- _EXERCISE DIRECTIONS_:
What you write must be the listing below in full, word for word, minus its pictures.

[[ EXTRACTED ENTRIES open ]]

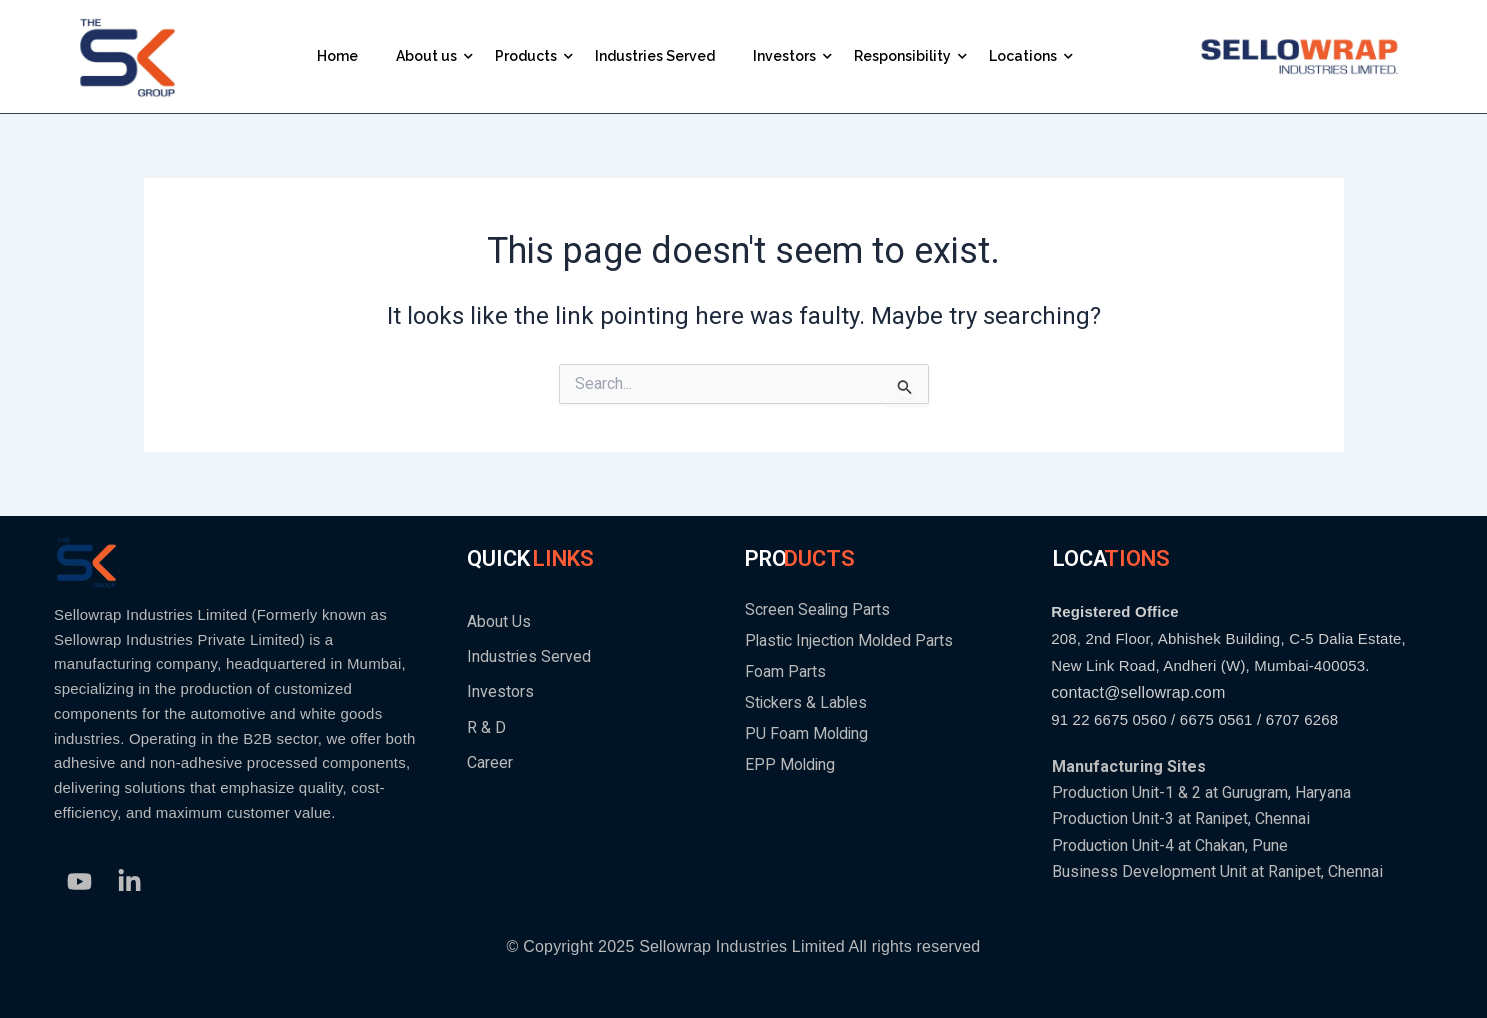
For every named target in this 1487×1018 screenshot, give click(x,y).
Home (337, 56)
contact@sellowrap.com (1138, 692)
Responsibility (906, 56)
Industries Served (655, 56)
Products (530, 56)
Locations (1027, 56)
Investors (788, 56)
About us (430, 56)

[[ EXTRACTED ENTRIES closed ]]

- _RESPONSE TO THE TASK_:
For every named target in this 1487×1018 screenshot, give click(x,y).
Home (337, 56)
contact@sellowrap.com (1138, 692)
Responsibility (906, 56)
Industries Served (655, 56)
Products (530, 56)
Locations (1027, 56)
Investors (788, 56)
About us (430, 56)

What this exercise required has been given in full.